Three workshops provided a forum to share insights and stimulate debate on innovating new responses to the criminal and creative practices of graffiti, involving diverse stakeholders in informing both crime prevention and city regeneration strategies.
The project has established a network of actors within a community of interest that relates to graffiti, including diverse communities of practice. It brought together authorities and duty holders of the urban realm; crime prevention experts; material science practitioners; community engagement specialists; academics; artists and other creative practitioners, as well as community ‘champions’.
The workshops identified some diverse cases from an extensive and growing pool of creative initiatives and strategies that have both granted voice to, and had some success in mediating conflict between, diverse stakeholders in relation to their use of public space (e.g. those who view an instance of graffiti as art and those who view it as criminal damage). The network has revealed:
• Materials, Policy and Sustainability: There is little evidence to support the social, environmental or economic sustainability of current approaches to assessment, prevention, policing and cleaning graffiti.

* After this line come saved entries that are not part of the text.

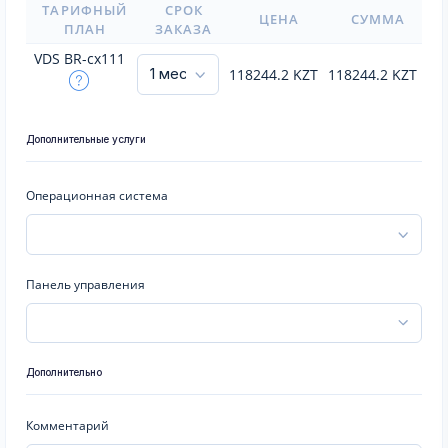
ТАРИФНЫЙ
СРОК
ЦЕНА
СУММА
ПЛАН
ЗАКАЗА
VDS BR-cx111
118244.2
KZT
118244.2
KZT
Дополнительные услуги
Операционная система
Панель управления
Дополнительно
Комментарий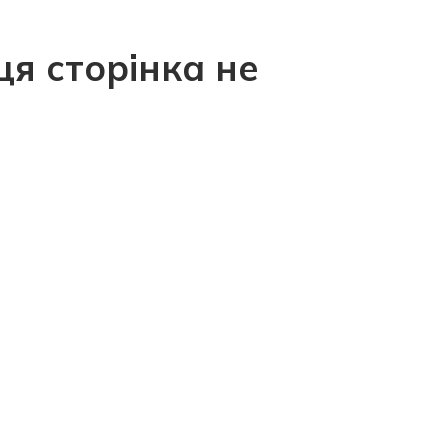
ця сторінка не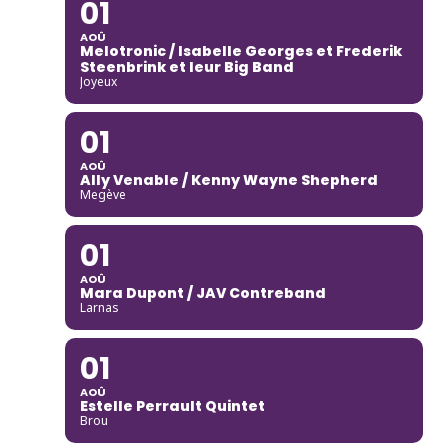
01
AOÛ
Melotronic / Isabelle Georges et Frederik
Steenbrink et leur Big Band
Joyeux
01
AOÛ
Ally Venable / Kenny Wayne Shepherd
Megève
01
AOÛ
Mara Dupont / JAV Contreband
Larnas
01
AOÛ
Estelle Perrault Quintet
Brou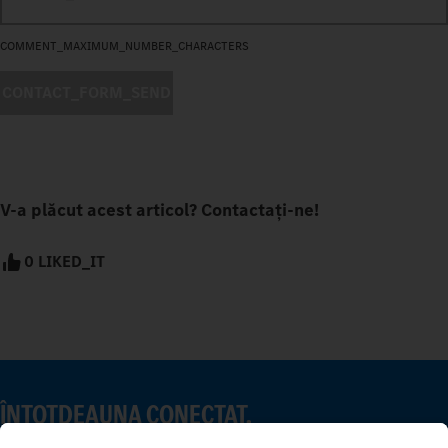
COMMENT_MAXIMUM_NUMBER_CHARACTERS
CONTACT_FORM_SEND
V-a plăcut acest articol? Contactați-ne!
0 LIKED_IT
ÎNTOTDEAUNA CONECTAT.
Descoperă Mercedes-Benz Trucks pe canalele noastre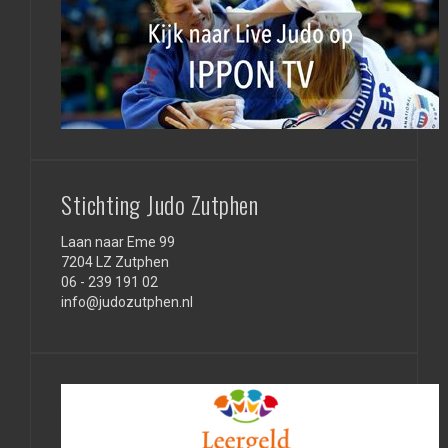
Stichting Judo Zutphen
Laan naar Eme 99
7204 LZ Zutphen
06 - 239 191 02
info@judozutphen.nl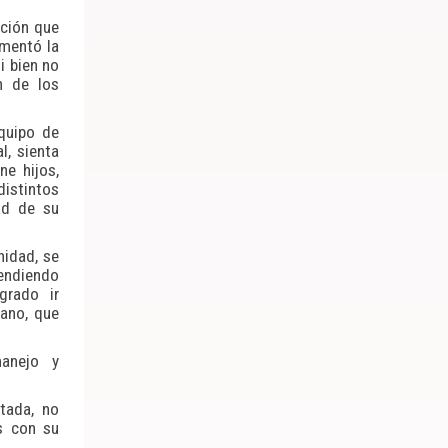
nción que
omentó la
i bien no
n de los
equipo de
l, sienta
ne hijos,
distintos
ad de su
nidad, se
endiendo
grado ir
mano, que
 manejo y
tada, no
s con su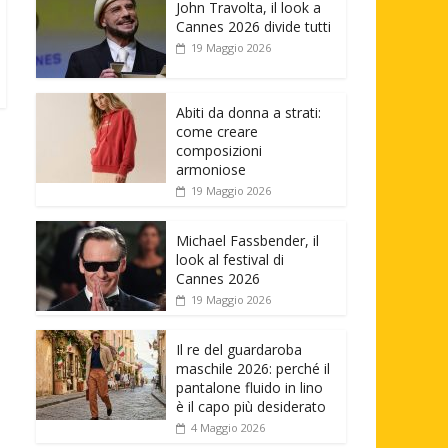
John Travolta, il look a
Cannes 2026 divide tutti
19 Maggio 2026
Abiti da donna a strati:
come creare
composizioni
armoniose
19 Maggio 2026
Michael Fassbender, il
look al festival di
Cannes 2026
19 Maggio 2026
Il re del guardaroba
maschile 2026: perché il
pantalone fluido in lino
è il capo più desiderato
4 Maggio 2026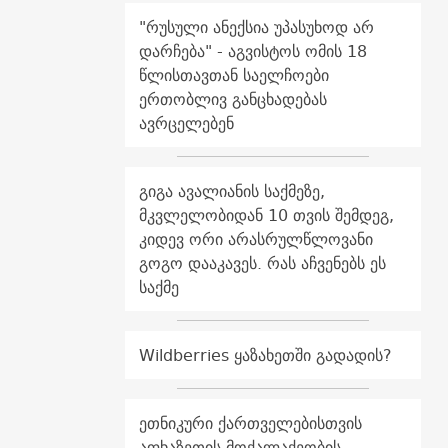
"რუსული ანექსია უპასუხოდ არ
დარჩება" - აგვისტოს ომის 18
წლისთავთან საელჩოები
ერთობლივ განცხადებას
ავრცელებენ
გიგა ავალიანის საქმეზე,
მკვლელობიდან 10 თვის შემდეგ,
კიდევ ორი არასრულწლოვანი
გოგო დააკავეს. რას აჩვენებს ეს
საქმე
Wildberries ყაზახეთში გადადის?
ეთნიკური ქართველებისთვის
აფხაზეთის მოქალაქეობის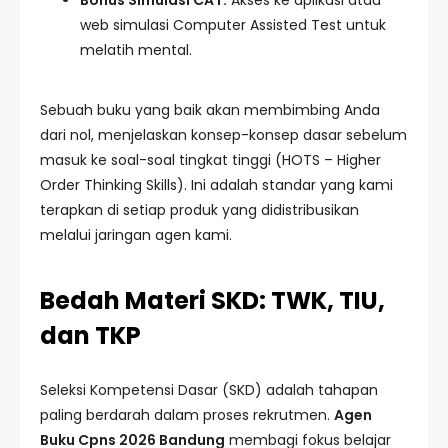
Bonus Simulasi CAT:
Akses ke aplikasi atau
web simulasi Computer Assisted Test untuk
melatih mental.
Sebuah buku yang baik akan membimbing Anda
dari nol, menjelaskan konsep-konsep dasar sebelum
masuk ke soal-soal tingkat tinggi (HOTS – Higher
Order Thinking Skills). Ini adalah standar yang kami
terapkan di setiap produk yang didistribusikan
melalui jaringan agen kami.
Bedah Materi SKD: TWK, TIU,
dan TKP
Seleksi Kompetensi Dasar (SKD) adalah tahapan
paling berdarah dalam proses rekrutmen.
Agen
Buku Cpns 2026 Bandung
membagi fokus belajar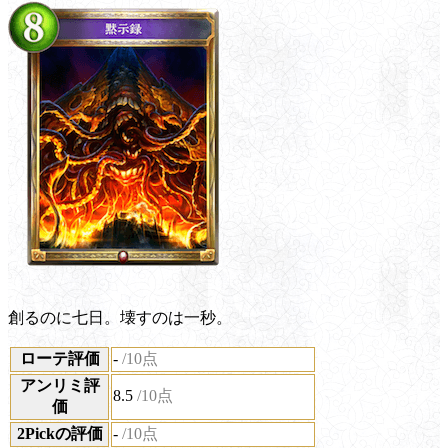
創るのに七日。壊すのは一秒。
ローテ評価
-
/10点
アンリミ評
8.5
/10点
価
2Pickの評価
-
/10点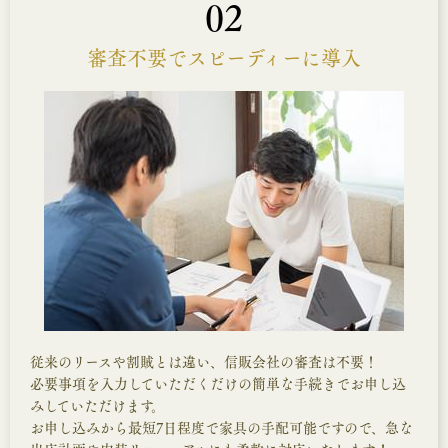
02
審査不要でスピーディーに導入
従来のリースや割賊とは違い、信販会社の審査は不要！
必要事項を入力していただくだけの簡単な手続きでお申し込
みしていただけます。
お申し込みから最短7日程度で家具の手配可能ですので、急な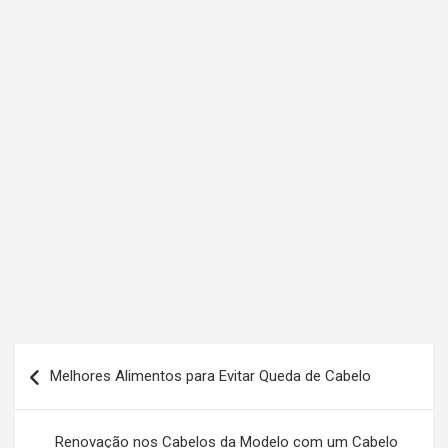
N
Melhores Alimentos para Evitar Queda de Cabelo
a
v
Renovação nos Cabelos da Modelo com um Cabelo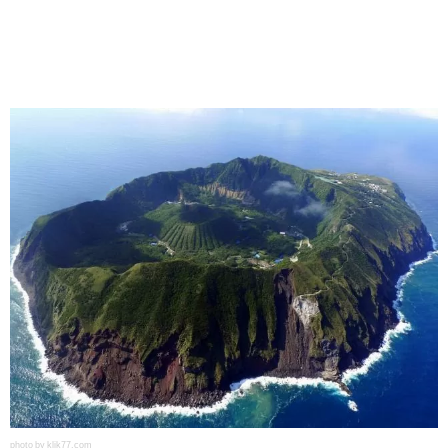
photo by klik77.com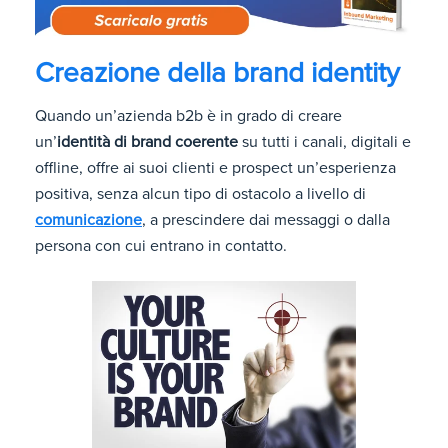
Creazione della brand identity
Quando un’azienda b2b è in grado di creare
un’
identità di brand coerente
su tutti i canali, digitali e
offline, offre ai suoi clienti e prospect un’esperienza
positiva, senza alcun tipo di ostacolo a livello di
comunicazione
, a prescindere dai messaggi o dalla
persona con cui entrano in contatto.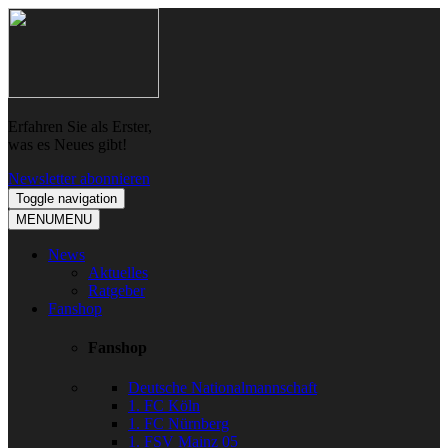
Skip
Skip
to
to
navigation
content
Erfahren Sie als Erster,
was es Neues gibt!
Newsletter abonnieren
Toggle navigation
MENU
MENU
News
Aktuelles
Ratgeber
Fanshop
Fanshop
Deutsche Nationalmannschaft
1. FC Köln
1. FC Nürnberg
1. FSV Mainz 05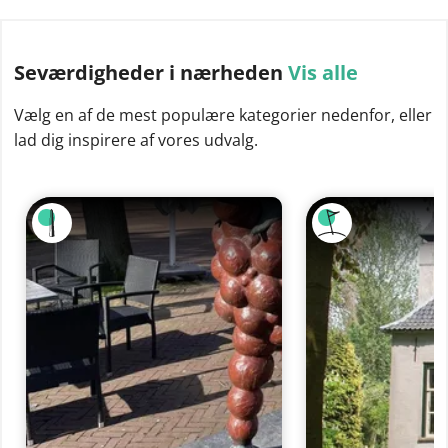
Seværdigheder
i nærheden
Vis alle
Vælg en af de mest populære kategorier nedenfor, eller
lad dig inspirere af vores udvalg.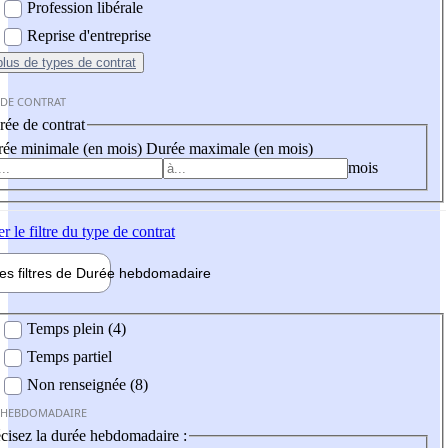
Profession libérale
Reprise d'entreprise
plus
de types de contrat
 DE CONTRAT
ée de contrat
ée minimale (en mois)
Durée maximale (en mois)
mois
er
le filtre du type de contrat
les filtres de
Durée hebdo
madaire
 hebdomadaire
Temps plein (4)
Temps partiel
Non renseignée (8)
 HEBDOMADAIRE
cisez la durée hebdomadaire :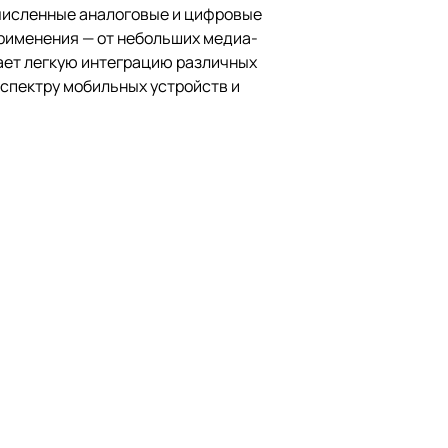
очисленные аналоговые и цифровые
рименения — от небольших медиа-
ает легкую интеграцию различных
у спектру мобильных устройств и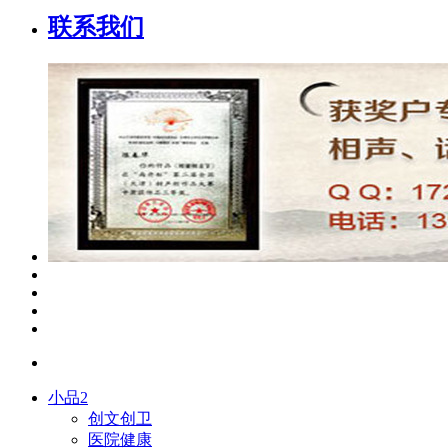
联系我们
小品2
创文创卫
医院健康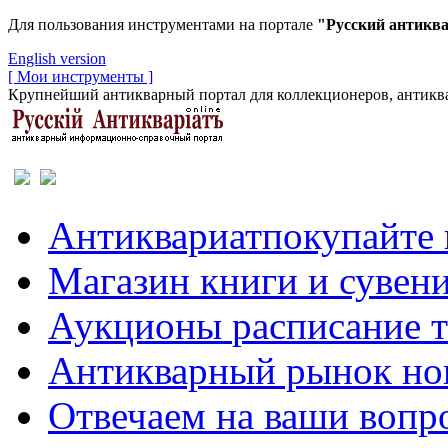
Для пользования инструментами на портале
"Русский антикв
English version
[ Мои инструменты ]
Крупнейший антикварный портал для коллекционеров, антиква
Антиквариат
покупайте 
Магазин
книги и сувен
Аукционы
расписание 
Антикварный рынок
но
Отвечаем
на ваши вопр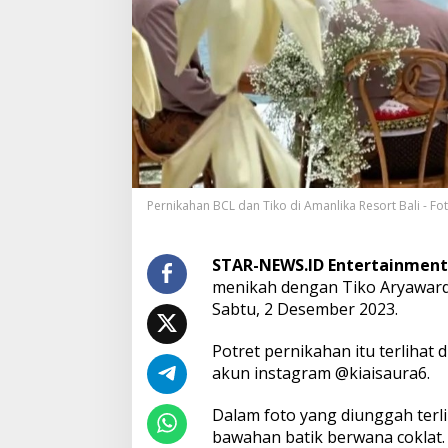
e
n
i
k
a
h
d
e
n
g
a
Pernikahan BCL dan Tiko di Amanlika Resort Bali - Fo
n
T
i
k
STAR-NEWS.ID Entertainment
o
menikah dengan Tiko Aryawardh
d
Sabtu, 2 Desember 2023.
i
P
Potret pernikahan itu terlihat
e
s
akun instagram @kiaisaura6.
i
s
Dalam foto yang diunggah ter
i
bawahan batik berwana coklat
r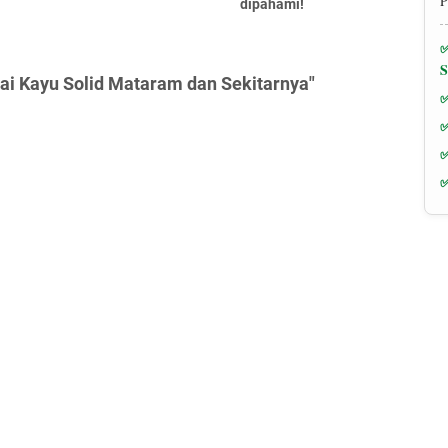
P
dipahami!
tai Kayu Solid Mataram dan Sekitarnya"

Also that approaches are evaluated using disparate metrics.
• Evaluation: There is an urgent need for diverse practitioners to collaborate in the development of common methods to evaluate interventions for restorative, regenerative, or other positive (or negative) outcomes, in ways that are accessible to diverse communities of interest and practice.
• Agonism: An opportunity to work with network members to prototype social and physical spaces that facilitate open contradictory dialogues within, and about ‘public’ spaces.